Autre exemple: «Du côté de Zhangjiakou (le site qui accueille les épreuves de ski de fond et de biathlon, ndlr), on s’est retrouvé à devoir prendre une navette dont l’arrêt se situe à 35m de l’hôtel. Mais pour s’y rendre, on est obligé de prendre… une autre navette. Parce qu’y aller à pied obligerait à passer sur la voie publique l’espace de quelques mètres, en dehors de la bulle sanitaire. Or, c’est interdit. Et ce, alors que, pourtant, toute la station est occupée, outre les bénévoles, que par des gens accrédités pour ces Jeux, étant donc soumis au même protocole…»
«De l’extérieur, Pékin peut paraître pire, mais…»
Mais n’allez pas croire pour autant que l’Olympiade de Pékin est pire que celle de l’été dernier à Tokyo. «Certaines règles sont plus strictes en Chine, d’autres l’étaient davantage au Japon. De l’extérieur, Pékin peut paraître pire, mais, sur place, je vous assure qu’il n’en est rien. La vie au quotidien, par exemple, est plus facile ici. Ainsi, si on mange dans une salle de restaurant où on est assis dans des box séparés par du plexiglas, nous sommes réunis. Et il peut y avoir une certaine convivialité entre collègues. Alors qu’en août dernier, on allait chercher sa petite boîte et on devait remonter manger dans sa chambre. Ainsi, j’avais passé 28 jours à pique-niquer seul sur mon lit… Cette fois, il y a un repas buffet le soir, et même un espace avec un petit magasin et quelques restaurants où l’on peut se rendre à l’intérieur du complexe où l’on vit.»
Sur le pont 16h par jour
Quant au fameux climat politique plutôt lourd qui entoure ces JO, le journaliste belge dit «ne pas le ressentir. On n’a pas le sentiment d’une présence policière plus importante qu’à Tokyo. Au contraire, j’ai même plutôt l’impression d’avoir en face de moi des bénévoles plus souriants, détendus et avenants. Après, il y a une donnée à bien avoir en tête: quand on couvre des Jeux en tant que journaliste, on bosse 16 heures par jour. Tout le temps le nez dans le guidon. Nous sommes donc loin de la vie d’une population locale – que nous ne pouvons de toute façon pas côtoyer. Impossible, dans ces conditions, d’appréhender correctement les choses. Je ne dis pas que c’est le paradis. Juste qu’on n’est pas soumis à ce qu’on entend dire habituellement quant à la gestion de ce pays.»
S’il avait pu sortir de son hôtel, il aurait peut-être été confronté à une tout autre réalité. «Peut-être, oui. Mais on ne peut pas l’affirmer non plus. Je m’étais déjà rendu à Pékin, à l’été 2015, pour les Championnats du monde d’athlétisme. Et nous avions pu vivre librement…» Mais les spécialistes s’accordent à dire que le ton s’est bien durci, depuis.
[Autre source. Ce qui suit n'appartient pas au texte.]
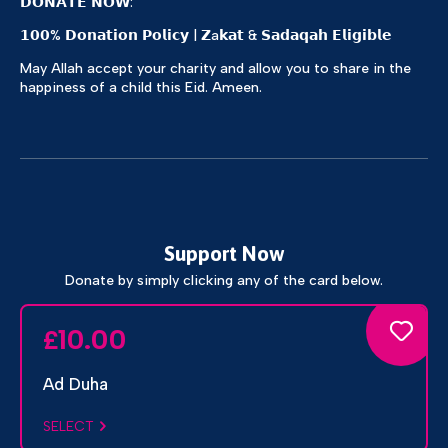
𝗗𝗢𝗡𝗔𝗧𝗘 𝗡𝗢𝗪:
𝟭𝟬𝟬% 𝗗𝗼𝗻𝗮𝘁𝗶𝗼𝗻 𝗣𝗼𝗹𝗶𝗰𝘆 | 𝗭a𝗸𝗮𝘁 & 𝗦𝗮𝗱𝗮𝗾𝗮𝗵 𝗘𝗹𝗶𝗴𝗶𝗯𝗹𝗲
May Allah accept your charity and allow you to share in the
happiness of a child this Eid. Ameen.
Support Now
Donate by simply clicking any of the card below.
10.00
£
Ad Duha
SELECT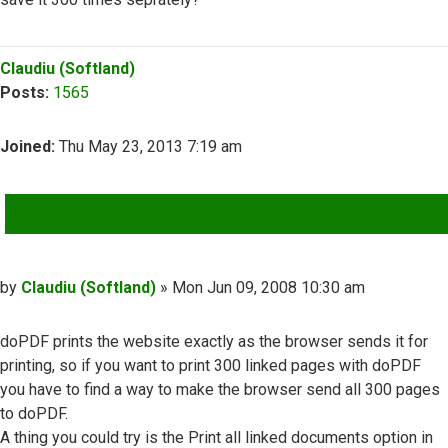
Top
Claudiu (Softland)
Posts:
1565
Joined:
Thu May 23, 2013 7:19 am
QUOTE
Post
by
Claudiu (Softland)
»
Mon Jun 09, 2008 10:30 am
doPDF prints the website exactly as the browser sends it for
printing, so if you want to print 300 linked pages with doPDF
you have to find a way to make the browser send all 300 pages
to doPDF.
A thing you could try is the Print all linked documents option in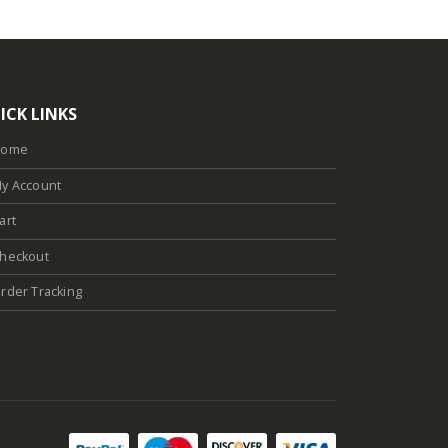
ICK LINKS
Home
y Account
art
heckout
rder Tracking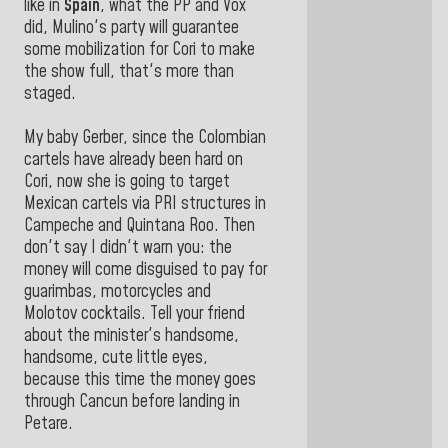
like in
Spain
, what the PP and Vox
did, Mulino's party will guarantee
some mobilization for Cori to make
the show full, that's more than
staged.
My baby Gerber, since the Colombian
cartels have already been hard on
Cori, now she is going to target
Mexican cartels via PRI structures in
Campeche and Quintana Roo. Then
don't say I didn't warn you: the
money will come disguised to pay for
guarimbas, motorcycles and
Molotov cocktails. Tell your friend
about the minister's handsome,
handsome, cute little eyes,
because this time the money goes
through Cancun before landing in
Petare.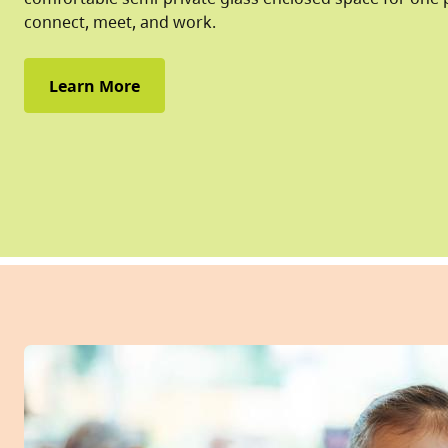
connect, meet, and work.
Learn More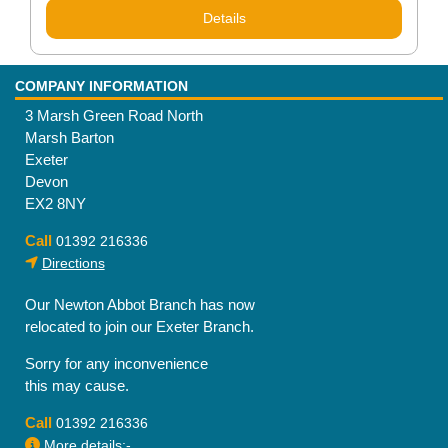
Details
COMPANY INFORMATION
3 Marsh Green Road North
Marsh Barton
Exeter
Devon
EX2 8NY
Call
01392 216336
Directions
Our Newton Abbot Branch has now
relocated to join our Exeter Branch.
Sorry for any inconvenience
this may cause.
Call
01392 216336
More details:-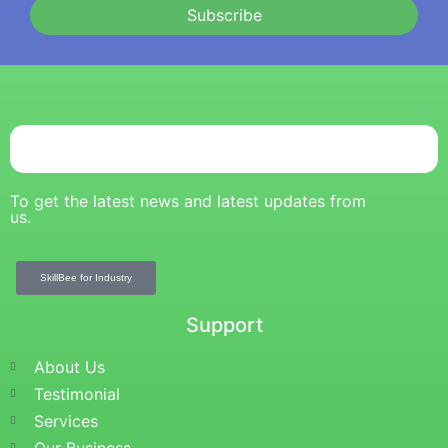
Subscribe
To get the latest news and latest updates from
us.
SkillBee for Industry
Support
About Us
Testimonial
Services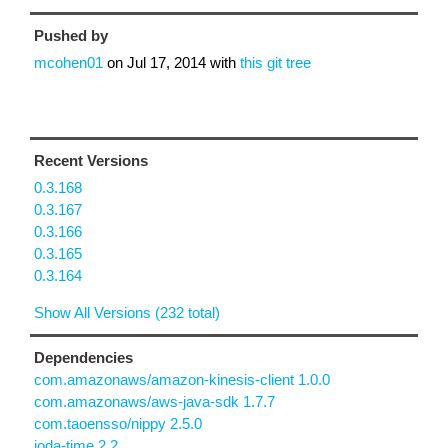
Pushed by
mcohen01
on
Jul 17, 2014
with
this git tree
Recent Versions
0.3.168
0.3.167
0.3.166
0.3.165
0.3.164
Show All Versions (232 total)
Dependencies
com.amazonaws/amazon-kinesis-client 1.0.0
com.amazonaws/aws-java-sdk 1.7.7
com.taoensso/nippy 2.5.0
joda-time 2.2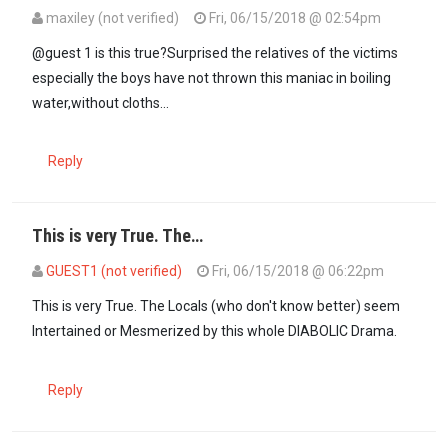
maxiley (not verified)
Fri, 06/15/2018 @ 02:54pm
In reply to
Beatrice should Go to her…
by
GUEST1 (not verified)
@guest 1 is this true?Surprised the relatives of the victims
especially the boys have not thrown this maniac in boiling
water,without cloths...
Reply
This is very True. The…
GUEST1 (not verified)
Fri, 06/15/2018 @ 06:22pm
In reply to
@guest 1 is this true…
by
maxiley (not verified)
This is very True. The Locals (who don't know better) seem
Intertained or Mesmerized by this whole DIABOLIC Drama.
Reply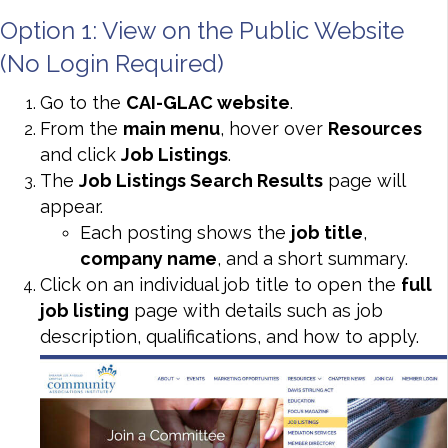
Option 1: View on the Public Website
(No Login Required)
Go to the
CAI-GLAC website
.
From the
main menu
, hover over
Resources
and click
Job Listings
.
The
Job Listings Search Results
page will
appear.
Each posting shows the
job title
,
company name
, and a short summary.
Click on an individual job title to open the
full
job listing
page with details such as job
description, qualifications, and how to apply.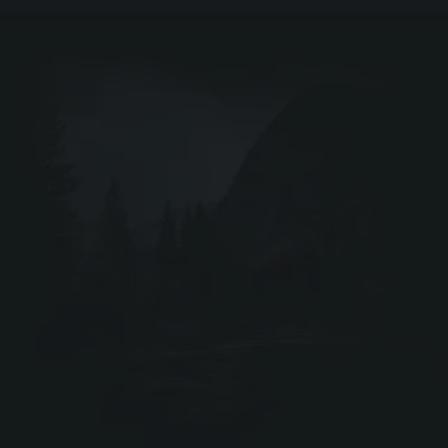
EIR
DRIV
Webshop ↗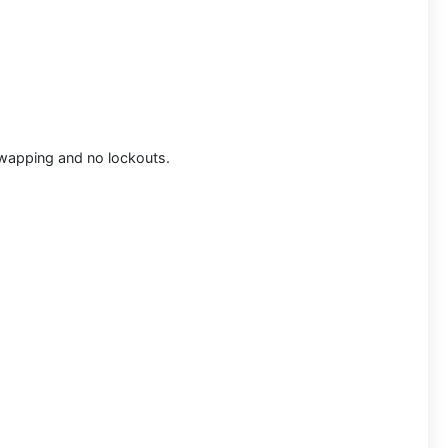
 swapping and no lockouts.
Censure et réseaux sociaux
Quant à la censure… «Nous avons eu un briefing avec une journaliste qui vit à Pékin. Elle nous a expliqué que la plupart des conversations par SMS ou messageries étaient scrutées. Le comité olympique belge nous avait également avertis que nous n’aurions pas accès à Facebook, What’sApp, Instagram, etc. Mais, au final, tout fonctionne», glisse le natif d’Andenne, près de Namur, confirmant donc l’annonce faite par le CIO (le Comité international olympique) que la censure envers les réseaux sociaux et autres sites bloqués par le régime chinois serait contournée le temps de ces Jeux. «En même temps, vu les sommes investies par les différents diffuseurs pour acquérir les images de ces JO et la présence importante de ceux-ci sur ces réseaux sociaux, je vois mal comment il aurait pu en être autrement…», conclut le journaliste belge. L’argent fait loi. En Chine, comme ailleurs, lorsqu’il s’agit d’un événement de la portée des Jeux Olympiques.